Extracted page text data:
——

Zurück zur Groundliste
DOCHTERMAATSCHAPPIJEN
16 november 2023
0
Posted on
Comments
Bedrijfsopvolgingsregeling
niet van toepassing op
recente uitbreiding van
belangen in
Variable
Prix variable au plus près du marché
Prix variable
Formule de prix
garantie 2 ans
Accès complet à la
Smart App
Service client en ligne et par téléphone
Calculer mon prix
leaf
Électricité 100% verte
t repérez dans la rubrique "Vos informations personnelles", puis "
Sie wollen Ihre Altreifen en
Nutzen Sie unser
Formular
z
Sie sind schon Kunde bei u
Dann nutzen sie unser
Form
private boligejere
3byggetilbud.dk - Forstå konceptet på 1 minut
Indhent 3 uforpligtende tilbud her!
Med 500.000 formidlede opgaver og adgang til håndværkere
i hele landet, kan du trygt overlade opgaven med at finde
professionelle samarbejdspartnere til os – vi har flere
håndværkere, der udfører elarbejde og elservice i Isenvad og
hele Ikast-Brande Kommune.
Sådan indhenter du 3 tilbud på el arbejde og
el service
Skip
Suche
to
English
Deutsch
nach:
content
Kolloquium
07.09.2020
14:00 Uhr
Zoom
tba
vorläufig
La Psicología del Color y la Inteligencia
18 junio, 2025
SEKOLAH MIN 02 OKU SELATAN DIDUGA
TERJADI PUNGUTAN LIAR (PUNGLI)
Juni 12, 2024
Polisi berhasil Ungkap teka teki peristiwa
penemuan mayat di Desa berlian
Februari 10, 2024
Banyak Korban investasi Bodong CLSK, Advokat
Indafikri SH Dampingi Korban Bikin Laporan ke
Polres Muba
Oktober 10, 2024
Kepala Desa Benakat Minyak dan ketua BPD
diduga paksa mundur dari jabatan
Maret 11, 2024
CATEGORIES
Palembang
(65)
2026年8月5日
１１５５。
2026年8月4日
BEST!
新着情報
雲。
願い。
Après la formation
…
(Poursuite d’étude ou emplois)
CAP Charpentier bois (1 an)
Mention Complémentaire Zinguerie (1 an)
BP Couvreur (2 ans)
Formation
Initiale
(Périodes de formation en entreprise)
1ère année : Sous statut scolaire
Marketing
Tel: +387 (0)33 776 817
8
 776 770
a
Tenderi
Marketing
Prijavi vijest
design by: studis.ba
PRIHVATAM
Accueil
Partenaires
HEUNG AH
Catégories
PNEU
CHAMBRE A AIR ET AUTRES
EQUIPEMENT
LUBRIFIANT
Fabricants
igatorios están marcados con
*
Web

——

**Exercise prompt:** Which lines of the data contain the string "håndværkere"? Copy each one.

**Response for this exercise:**
Med 500.000 formidlede opgaver og adgang til håndværkere
håndværkere, der udfører elarbejde og elservice i Isenvad og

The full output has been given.